“Practicing” Living the Gospel…

baseballI was searching for a few verses regarding the law of chastity (for a lesson) a few days ago and came across a very, very hopeful verse.

In March of 1831, the Lord admonished Joseph with these words:

“And ye must practice virtue and holiness before me continually. Even so. Amen.” (D&C 46:33)

The obviously important word might be “continually”. But the word that stood out to me was “practice”. Surely, there is a chance that the word practice can be understood like “practicing medicine” and that makes sense to me. But I love the idea of practicing, as in “I’m going to go out and practicing hitting a baseball.”

If I played baseball this weekend and only hit the ball once in four at-bats, I would feel a bit discouraged (which is normal), but I think I would spend this next week practicing my hitting. I’d analyze what wasn’t working for me. I’d determine what adjustments could be made. I’d set some goals and I would go into next week’s game with some realistic expectations about my hitting. After hitting the ball twice in four at-bats, I’d celebrate my improvement and would adjust my next week’s practice. Luckily, since most baseball seasons consist of 162 games, I have some time to practice. I have the whole season to “practice batting…continually”.

Years ago, while serving as bishop in our ward, a ward member and I talked about some failures he had experienced with a certain aspect of the law of chastity. He had struggled for years — over a decade — with this problem. After our first meeting, he went roughly two weeks living a virtuous life. Then he fell back into the old pattern. He came right in a visited with me, sharing his struggles. He was surprised when I congratulated him on his success. I explained that after more than a decade of struggling, almost daily, with keeping this commandment, he had gone two entire weeks with success. That was a new triumph. And, he had time to improve. I wasn’t suggesting that he go too easy on himself for breaking a commandment. But I was suggesting that he allow himself some time for improvement. After all, for him, we were only halfway through the season. 80 games to go.

You and I have a little time. We have time to practice being who we want to be and who God wants us to be. We may be batting .147 today, but we can practice, train, learn, grow, and bat .300 by next month. And .350 in a year. And we can bat .400 soon enough.

I’m not advocating turning a blind eye to our sins or poor choices. I am thinking that life is, in part, about practicing.

Practice forgiving. Practice being patient.

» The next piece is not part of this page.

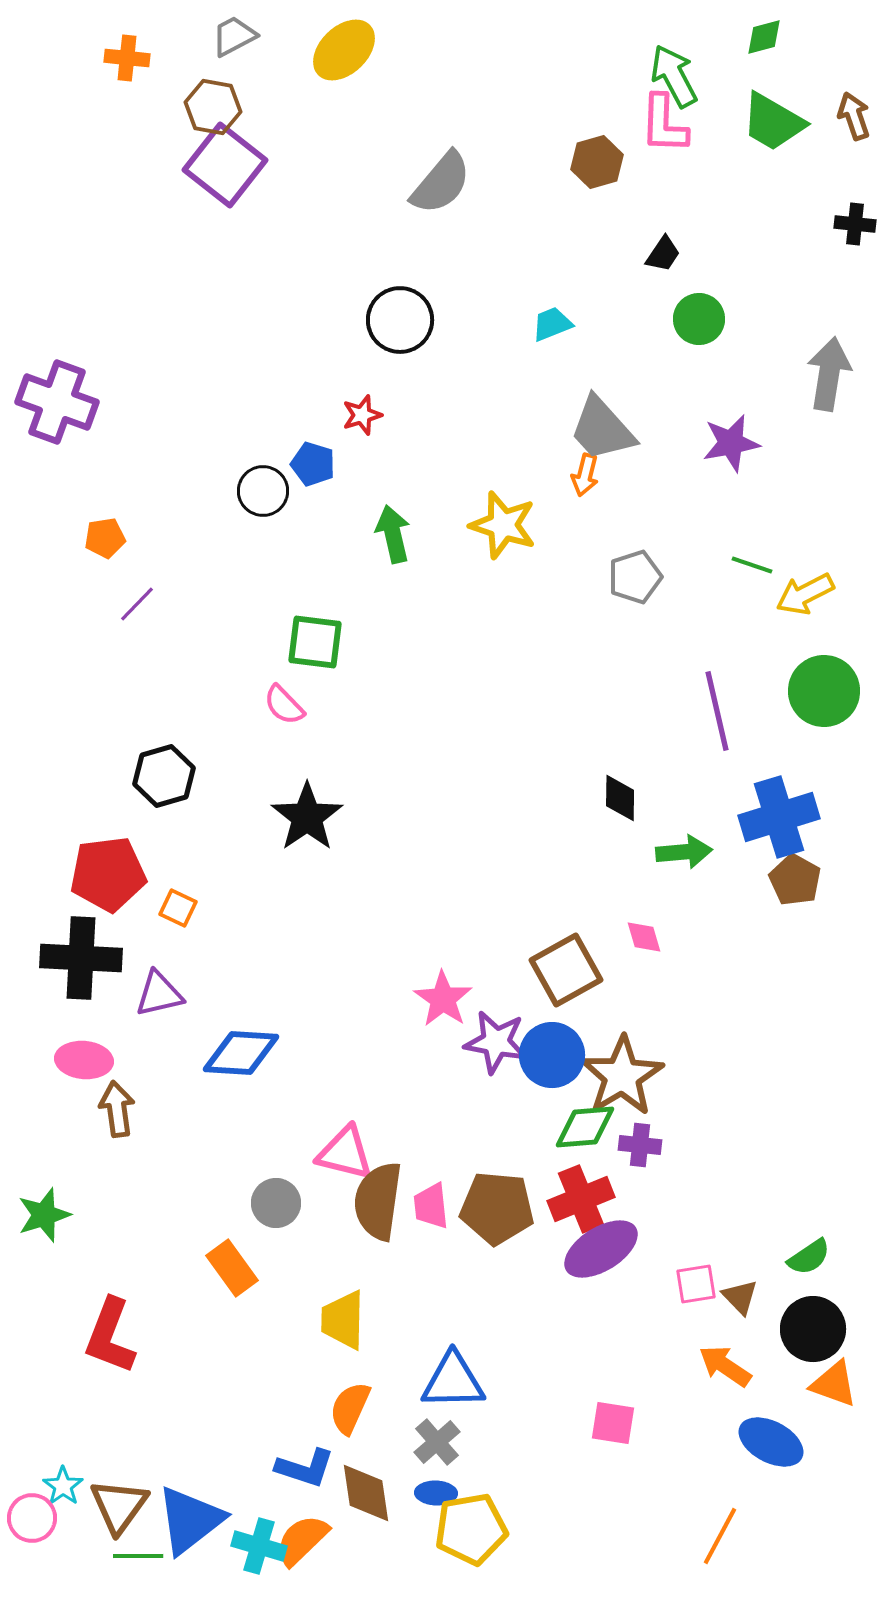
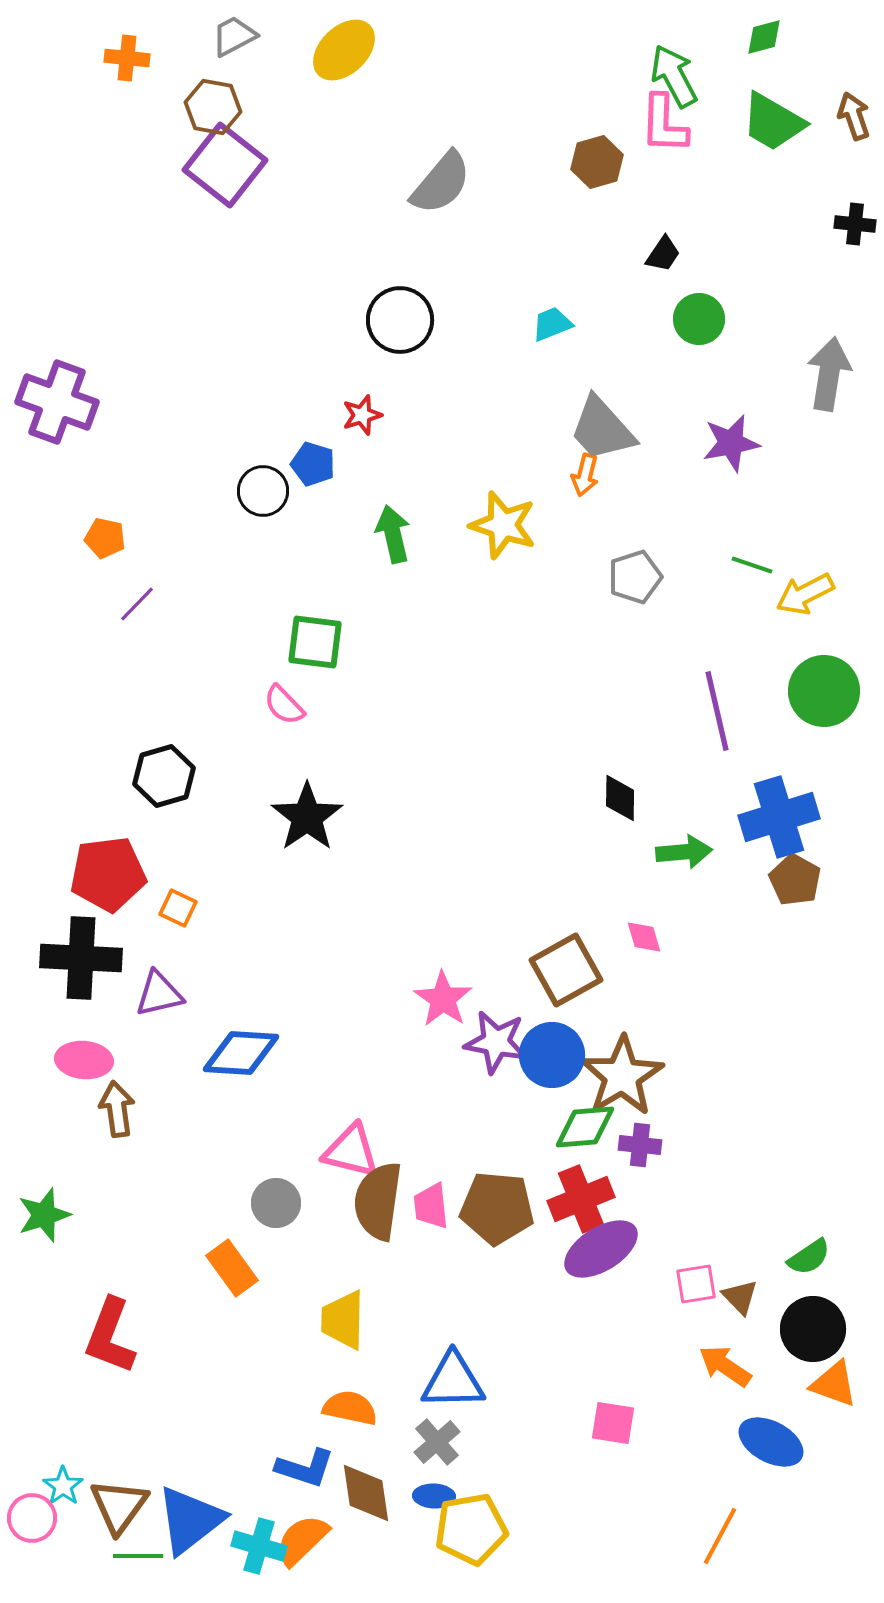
orange pentagon at (105, 538): rotated 21 degrees clockwise
pink triangle at (345, 1153): moved 6 px right, 2 px up
orange semicircle at (350, 1408): rotated 78 degrees clockwise
blue ellipse at (436, 1493): moved 2 px left, 3 px down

Practice being a good spouse or parent or child or sibling or neighbor. Practice keeping your thoughts clean. Practice. You’re not going to be perfect. You’re not going to hit every pitch today. But you and I can practice…

Be encouraging…


These views are personal, and are not the official views of the Church of Jesus Christ of Latter-Day Saints...

4 thoughts on ““Practicing” Living the Gospel…

  1. Wayne Abernathy

    There is wisdom here. The Lord gave us a lifetime to get ready. There is not a moment to waste by putting things off, but for most of us the final exam is not here yet, there is time to prepare and work on ourselves to get better. In fact, for us all, the growing and achieving is something for every day, with the opportunities for victories every day, and opportunities to rebound from failures. That is part of the power of the atonement. The Lord makes it clear that there is no tolerance for sin, which is why He gives us the opportunity to rebound from sin and not allow sin to discourage us and bind us down. Each blessed day is an opportunity to rise above and do better.

  2. Anthony in Minneapolis

    This was just what I needed to read tonight. Thank you for sharing! Reminds me of that Elder Wirthlin quote: “We don’t have to be perfect today. We don’t have to be better than someone else. All we have to do is to be the very best we can.” Talk here: http://www.lds.org/ensign/2001/11/one-step-after-another

    Also, if top athletes and musicians need 10,000 hours of practice to become really good at what they do, then by the end of our lives we should be pretty good at being kind, forgiving, and loving to our families and fellow saints (and hopefully everyone else we associate with too), for we’ll have plenty of hours. Whether or not we use those hours “practicing,” as you say, is a different story.